Exercise directions:
Count how many lines in the material below hold the word "kleinen"; the reply is that number alone.

------------------------

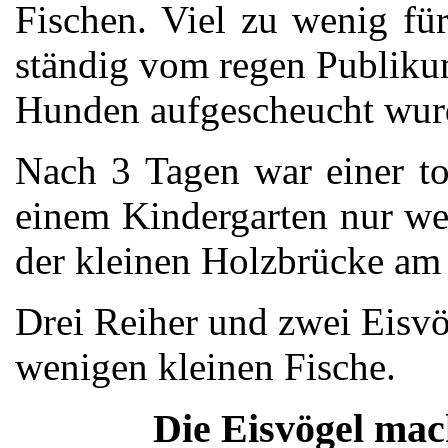
Fischen. Viel zu wenig fü
ständig vom regen Publiku
Hunden aufgescheucht wur
Nach 3 Tagen war einer to
einem Kindergarten nur w
der kleinen Holzbrücke am
Drei Reiher und zwei Eisvö
wenigen kleinen Fische.
Die Eisvögel mac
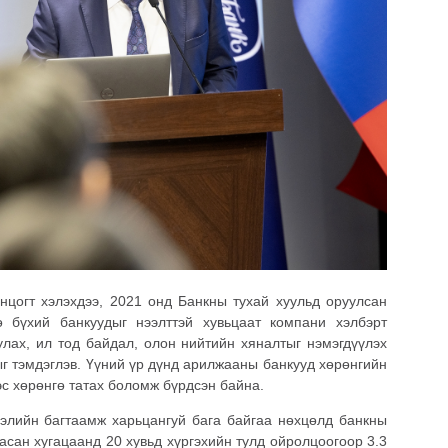
цогт хэлэхдээ, 2021 онд Банкны тухай хуульд оруулсан
 бүхий банкуудыг нээлттэй хувьцаат компани хэлбэрт
лах, ил тод байдал, олон нийтийн хяналтыг нэмэгдүүлэх
г тэмдэглэв. Үүний үр дүнд арилжааны банкууд хөрөнгийн
эс хөрөнгө татах боломж бүрдсэн байна.
элийн багтаамж харьцангуй бага байгаа нөхцөлд банкны
асан хугацаанд 20 хувьд хүргэхийн тулд ойролцоогоор 3.3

------------------------

Output for this task:
2